Safeguards in Common Mississippi Economic Development Incentives

 

 

Program Name

 

Advantage Jobs

 

Growth and Prosperity Program

 

Jobs Tax Credit

 

Rural Economic Development  (RED) Bond Credits

 

ACE Fund Program                

 

Type/Estimated Cost FY 08

Rebate on Payroll Taxes, cost: $9.5M

Full Sales, Use, Income, Franchise and Property Tax Exemptions (excludes schools, police and fire taxes). Estimated cost of this tax expenditure is not available.

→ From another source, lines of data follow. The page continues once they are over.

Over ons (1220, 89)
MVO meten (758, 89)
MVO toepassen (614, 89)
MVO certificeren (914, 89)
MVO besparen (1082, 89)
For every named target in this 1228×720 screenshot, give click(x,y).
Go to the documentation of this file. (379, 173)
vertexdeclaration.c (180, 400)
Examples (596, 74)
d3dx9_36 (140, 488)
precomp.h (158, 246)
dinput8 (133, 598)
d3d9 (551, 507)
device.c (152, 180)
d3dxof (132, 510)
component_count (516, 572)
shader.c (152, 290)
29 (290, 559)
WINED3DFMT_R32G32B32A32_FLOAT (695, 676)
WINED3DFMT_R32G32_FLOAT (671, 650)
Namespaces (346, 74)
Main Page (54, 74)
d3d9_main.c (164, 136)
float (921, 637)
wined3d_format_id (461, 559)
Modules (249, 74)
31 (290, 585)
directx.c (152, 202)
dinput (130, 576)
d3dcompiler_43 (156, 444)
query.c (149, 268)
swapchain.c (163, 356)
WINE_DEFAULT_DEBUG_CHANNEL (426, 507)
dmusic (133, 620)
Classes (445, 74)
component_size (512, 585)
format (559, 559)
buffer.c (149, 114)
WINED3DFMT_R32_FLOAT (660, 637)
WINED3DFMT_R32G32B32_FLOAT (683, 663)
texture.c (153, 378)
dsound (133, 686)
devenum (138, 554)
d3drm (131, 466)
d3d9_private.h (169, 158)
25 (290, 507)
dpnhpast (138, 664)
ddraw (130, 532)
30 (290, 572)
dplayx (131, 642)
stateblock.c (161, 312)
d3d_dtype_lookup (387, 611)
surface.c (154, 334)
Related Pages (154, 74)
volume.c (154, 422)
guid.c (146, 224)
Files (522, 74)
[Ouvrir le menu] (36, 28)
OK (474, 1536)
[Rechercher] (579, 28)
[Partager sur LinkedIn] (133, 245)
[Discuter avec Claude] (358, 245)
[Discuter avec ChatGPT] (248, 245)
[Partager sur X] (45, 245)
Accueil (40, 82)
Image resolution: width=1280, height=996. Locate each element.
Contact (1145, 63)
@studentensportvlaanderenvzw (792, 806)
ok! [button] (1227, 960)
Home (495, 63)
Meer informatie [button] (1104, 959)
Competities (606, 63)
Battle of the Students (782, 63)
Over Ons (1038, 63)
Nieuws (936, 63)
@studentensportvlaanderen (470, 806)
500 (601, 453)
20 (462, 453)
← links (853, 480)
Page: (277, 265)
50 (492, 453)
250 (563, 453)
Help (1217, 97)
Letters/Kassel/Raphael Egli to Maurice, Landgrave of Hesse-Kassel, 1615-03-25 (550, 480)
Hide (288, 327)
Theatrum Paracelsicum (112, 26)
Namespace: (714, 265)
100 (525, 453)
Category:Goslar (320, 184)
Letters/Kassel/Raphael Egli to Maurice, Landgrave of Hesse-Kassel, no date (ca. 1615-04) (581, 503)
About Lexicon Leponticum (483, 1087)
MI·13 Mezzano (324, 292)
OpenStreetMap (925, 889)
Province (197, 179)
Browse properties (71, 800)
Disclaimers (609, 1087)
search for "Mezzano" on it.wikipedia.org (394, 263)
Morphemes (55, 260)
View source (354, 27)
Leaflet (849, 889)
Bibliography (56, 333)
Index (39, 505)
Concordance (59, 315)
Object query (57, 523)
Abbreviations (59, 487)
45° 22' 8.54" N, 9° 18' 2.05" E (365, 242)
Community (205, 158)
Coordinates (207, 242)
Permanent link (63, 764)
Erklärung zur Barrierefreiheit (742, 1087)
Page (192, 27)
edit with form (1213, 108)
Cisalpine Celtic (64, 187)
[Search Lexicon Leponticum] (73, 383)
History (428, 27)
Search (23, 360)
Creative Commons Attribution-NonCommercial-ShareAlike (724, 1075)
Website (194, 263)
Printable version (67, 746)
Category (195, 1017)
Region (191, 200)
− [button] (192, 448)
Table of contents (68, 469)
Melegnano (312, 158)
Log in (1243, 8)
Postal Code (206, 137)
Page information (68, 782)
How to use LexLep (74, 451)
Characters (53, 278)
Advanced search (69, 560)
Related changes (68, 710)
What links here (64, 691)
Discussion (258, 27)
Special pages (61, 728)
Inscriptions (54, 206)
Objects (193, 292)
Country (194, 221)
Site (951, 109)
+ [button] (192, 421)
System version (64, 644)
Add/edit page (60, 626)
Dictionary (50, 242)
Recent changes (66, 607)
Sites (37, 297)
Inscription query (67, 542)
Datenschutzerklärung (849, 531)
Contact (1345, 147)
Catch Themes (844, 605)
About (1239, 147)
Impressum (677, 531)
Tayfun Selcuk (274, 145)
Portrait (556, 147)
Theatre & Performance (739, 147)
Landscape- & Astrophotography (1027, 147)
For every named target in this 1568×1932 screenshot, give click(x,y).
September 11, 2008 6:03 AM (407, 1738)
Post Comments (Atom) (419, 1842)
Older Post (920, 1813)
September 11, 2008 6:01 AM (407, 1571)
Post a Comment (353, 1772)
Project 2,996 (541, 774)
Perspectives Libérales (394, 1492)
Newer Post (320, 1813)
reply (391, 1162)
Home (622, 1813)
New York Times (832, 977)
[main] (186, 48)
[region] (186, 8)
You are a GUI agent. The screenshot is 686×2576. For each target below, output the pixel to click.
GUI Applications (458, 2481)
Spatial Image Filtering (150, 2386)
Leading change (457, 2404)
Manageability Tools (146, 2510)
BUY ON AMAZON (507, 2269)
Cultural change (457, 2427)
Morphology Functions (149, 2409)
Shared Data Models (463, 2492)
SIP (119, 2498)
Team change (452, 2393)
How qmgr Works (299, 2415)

Corporate Income Tax Credits, cost: $22 million

Income Tax Credit equal to debt service on Industrial Revenue Bonds (Companies have to have IRBs to qualify), cost: $20 million

Grant Program, Approximate cost: $430,000 approved in FY 2006

 

 

 

Job Quality Standards

 

And Job-Creation Rules

Average annual wages must match or exceed (depending on the industry) the lower of the average annual county or state wage. Also, employers must provide a basic health benefits plan. Excludes retail, gaming, and some service industries.

No Job Quality Standard. Recipients are required to create 10 jobs.

No Job Quality Standard. Companies must create between 10 and 20 jobs (depending on tier location) in one year, and can claim credits for up to five years.

In tech-intensive industries, at least 10 employees (presumably managers) within a company must make at least 150% of the average state wage. No requirements for other industries.

No Job Quality Standard. Awarded at sole discretion of Mississippi Development Authority.